**Brief**
Every line with the string "Computing" should be copied from the data.
──────── Working data ────────
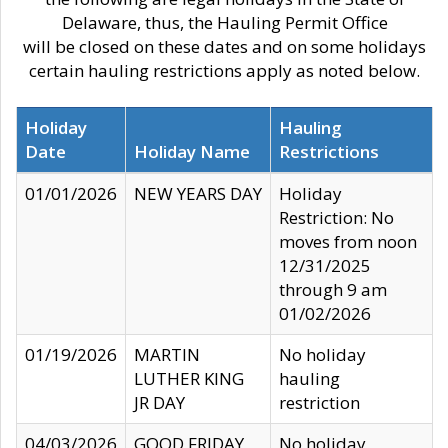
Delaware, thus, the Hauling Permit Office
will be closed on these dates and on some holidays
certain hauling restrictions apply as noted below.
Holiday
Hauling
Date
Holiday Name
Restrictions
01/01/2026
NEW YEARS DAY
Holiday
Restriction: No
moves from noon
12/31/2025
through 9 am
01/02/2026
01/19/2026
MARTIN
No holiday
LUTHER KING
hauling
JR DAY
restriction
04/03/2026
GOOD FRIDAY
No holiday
────────
──────── Working data ────────
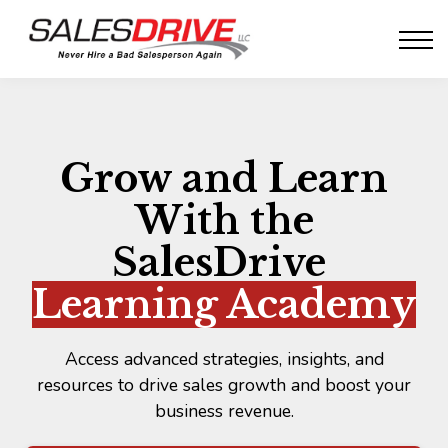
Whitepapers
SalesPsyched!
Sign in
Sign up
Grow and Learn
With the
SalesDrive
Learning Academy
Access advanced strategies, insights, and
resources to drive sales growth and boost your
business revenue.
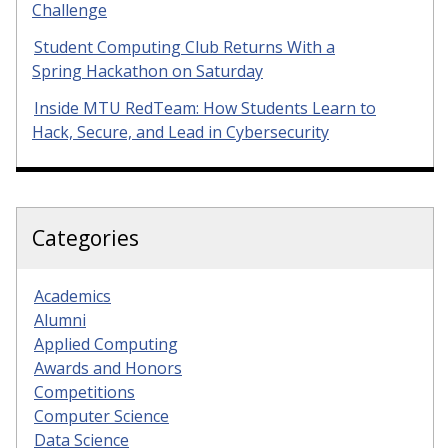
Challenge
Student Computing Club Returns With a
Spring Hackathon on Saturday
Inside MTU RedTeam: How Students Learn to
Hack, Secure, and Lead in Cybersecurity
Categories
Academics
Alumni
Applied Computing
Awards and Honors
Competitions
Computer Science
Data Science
────────
**Problem solution**
Student Computing Club Returns With a
Applied Computing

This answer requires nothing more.